**WHAT THE EXERCISE ASKS:**
Could you restate the data below word for word, without its pictures?

- - - - - - -

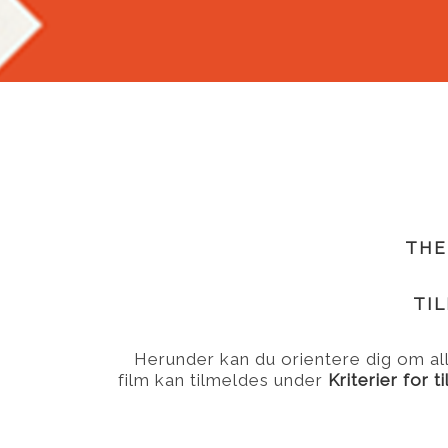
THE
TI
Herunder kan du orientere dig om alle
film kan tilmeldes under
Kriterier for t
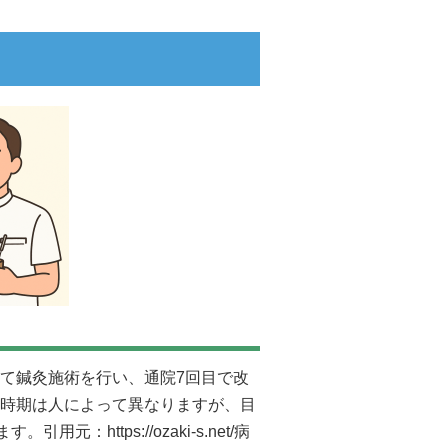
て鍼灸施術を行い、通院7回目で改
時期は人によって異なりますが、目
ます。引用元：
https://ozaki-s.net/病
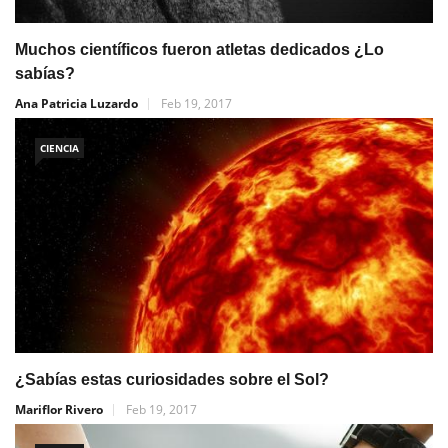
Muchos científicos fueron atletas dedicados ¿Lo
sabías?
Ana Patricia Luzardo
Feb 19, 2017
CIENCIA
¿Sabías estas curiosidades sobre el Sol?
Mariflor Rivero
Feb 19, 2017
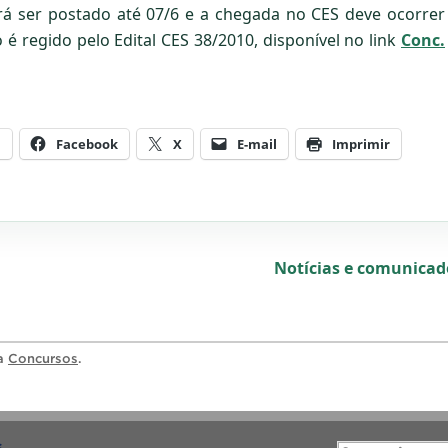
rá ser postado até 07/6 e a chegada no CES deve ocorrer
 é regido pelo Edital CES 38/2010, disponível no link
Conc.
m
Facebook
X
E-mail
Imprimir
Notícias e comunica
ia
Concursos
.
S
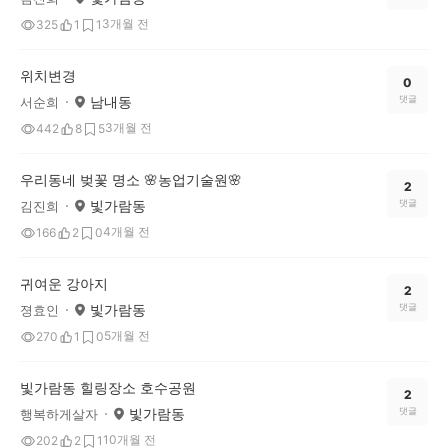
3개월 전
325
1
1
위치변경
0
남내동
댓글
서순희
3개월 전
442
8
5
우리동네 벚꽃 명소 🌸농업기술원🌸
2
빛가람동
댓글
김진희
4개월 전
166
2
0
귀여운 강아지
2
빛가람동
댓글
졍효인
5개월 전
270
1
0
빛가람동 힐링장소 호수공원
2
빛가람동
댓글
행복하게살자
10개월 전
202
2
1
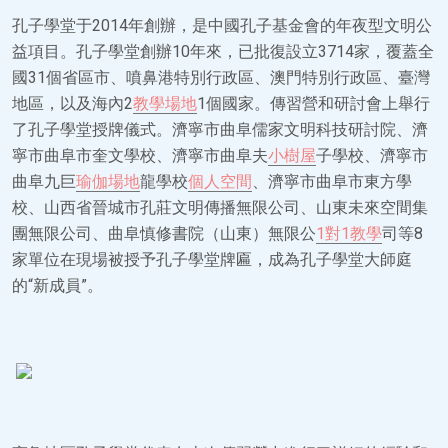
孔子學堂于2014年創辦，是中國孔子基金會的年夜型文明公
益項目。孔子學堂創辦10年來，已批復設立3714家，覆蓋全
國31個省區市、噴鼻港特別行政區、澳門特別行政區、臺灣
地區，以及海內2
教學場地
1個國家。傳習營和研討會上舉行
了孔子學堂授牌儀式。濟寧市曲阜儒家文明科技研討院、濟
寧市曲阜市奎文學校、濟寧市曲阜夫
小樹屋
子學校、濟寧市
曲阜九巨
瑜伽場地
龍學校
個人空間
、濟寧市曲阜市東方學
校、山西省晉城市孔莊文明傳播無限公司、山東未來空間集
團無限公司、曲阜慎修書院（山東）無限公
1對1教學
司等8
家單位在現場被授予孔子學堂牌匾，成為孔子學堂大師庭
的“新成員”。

- - - - - - -

**SOLVED PROBLEM:**
THE
TI
Herunder kan du orientere dig om alle
film kan tilmeldes under
Kriterier for t
て鍼灸施術を行い、通院7回目で改
時期は人によって異なりますが、目
ます。引用元：
https://ozaki-s.net/病
Muchos científicos fueron atletas dedicados ¿Lo
sabías?
Ana Patricia Luzardo
Feb 19, 2017
CIENCIA
¿Sabías estas curiosidades sobre el Sol?
Mariflor Rivero
Feb 19, 2017
rá ser postado até 07/6 e a chegada no CES deve ocorrer
 é regido pelo Edital CES 38/2010, disponível no link
Conc.
m
Facebook
X
E-mail
Imprimir
Notícias e comunica
ia
Concursos
.
S
3개월 전
325
1
1
위치변경
0
남내동
댓글
서순희
3개월 전
442
8
5
우리동네 벚꽃 명소 🌸농업기술원🌸
2
빛가람동
댓글
김진희
4개월 전
166
2
0
귀여운 강아지
2
빛가람동
댓글
졍효인
5개월 전
270
1
0
빛가람동 힐링장소 호수공원
2
빛가람동
댓글
행복하게살자
10개월 전
202
2
1
孔子學堂于2014年創辦，是中國孔子基金會的年夜型文明公
益項目。孔子學堂創辦10年來，已批復設立3714家，覆蓋全
國31個省區市、噴鼻港特別行政區、澳門特別行政區、臺灣
地區，以及海內2
教學場地
1個國家。傳習營和研討會上舉行
了孔子學堂授牌儀式。濟寧市曲阜儒家文明科技研討院、濟
寧市曲阜市奎文學校、濟寧市曲阜夫
小樹屋
子學校、濟寧市
曲阜九巨
瑜伽場地
龍學校
個人空間
、濟寧市曲阜市東方學
校、山西省晉城市孔莊文明傳播無限公司、山東未來空間集
團無限公司、曲阜慎修書院（山東）無限公
1對1教學
司等8
家單位在現場被授予孔子學堂牌匾，成為孔子學堂大師庭
的“新成員”。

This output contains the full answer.